Within a few months, you're summoned to a meeting with HR at which they explain their position that you're a low performer and are being terminated for that reason. You explain that in years past--meaning years in which the firm actually had work--you knocked it out of the park on hours, and this year work is slow.
Then HR lauds the fact that X associate has Y hours. You explain that X associate attained that distinction by putting together binders, stapling and collating documents and performing other secretarial functions. In addition, you note your firm's policy of 1 secretary for every 9 lawyers, and there isn't enough secretarial work to around--even though you volunteered for it.
Then HR mentions associate A who billed B hours. You respond by noting that the janitorial staff had not been seen onsite for the last month, and that rumors were swirling that associate A had now become the janitorial staff. They explain that associate A is not afraid to roll up his sleeves and get his hands dirty (no money for gloves).
The mistake the current associates make by making these and similar arguments, however, is that associates think the facts should matter. They don't. Your firm already knows it's lying through its teeth.

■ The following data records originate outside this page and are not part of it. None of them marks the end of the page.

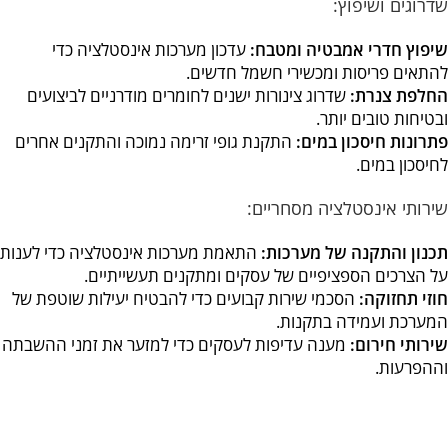
שדרוגים ושיפוץ:
שיפוץ חדרי אמבטיה ומטבח:
עדכון מערכות אינסטלציה כדי
להתאים פריסות ומכשירי חשמל חדשים.
החלפת צנרת:
שדרוג צינורות ישנים לחומרים מודרניים לביצועים
ובטיחות טובים יותר.
פתרונות חיסכון במים:
התקנת גופי זרימה נמוכה והתקנים אחרים
לחיסכון במים.
שירותי אינסטלציה מסחריים:
תכנון והתקנה של מערכות:
התאמת מערכות אינסטלציה כדי לענות
על הצרכים הספציפיים של עסקים ומתקנים תעשייתיים.
חוזי תחזוקה:
הסכמי שירות קבועים כדי להבטיח יעילות שוטפת של
המערכת ועמידה בתקנות.
שירותי חירום:
מענה עדיפות לעסקים כדי למזער את זמני ההשבתה
וההפרעות.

They're just hoping you don't have any basis for bringing a lawsuit against them and/or reporting their asses to the state bar.
Trust me. You're lucky that you're figuring this out now instead of being 8-10 years in (each with billable hours well in excess of 2100/year) and being told that you're a low performer in a down economy. If you can, get out now while the getting's good.
ADVICE: Go overboard drafting memos regarding new case law and proposed laws in the practice area in which you are working or are interested. Even if you have no work, do this for 10 hours a day. Someone should take notice of your diligence and ambition.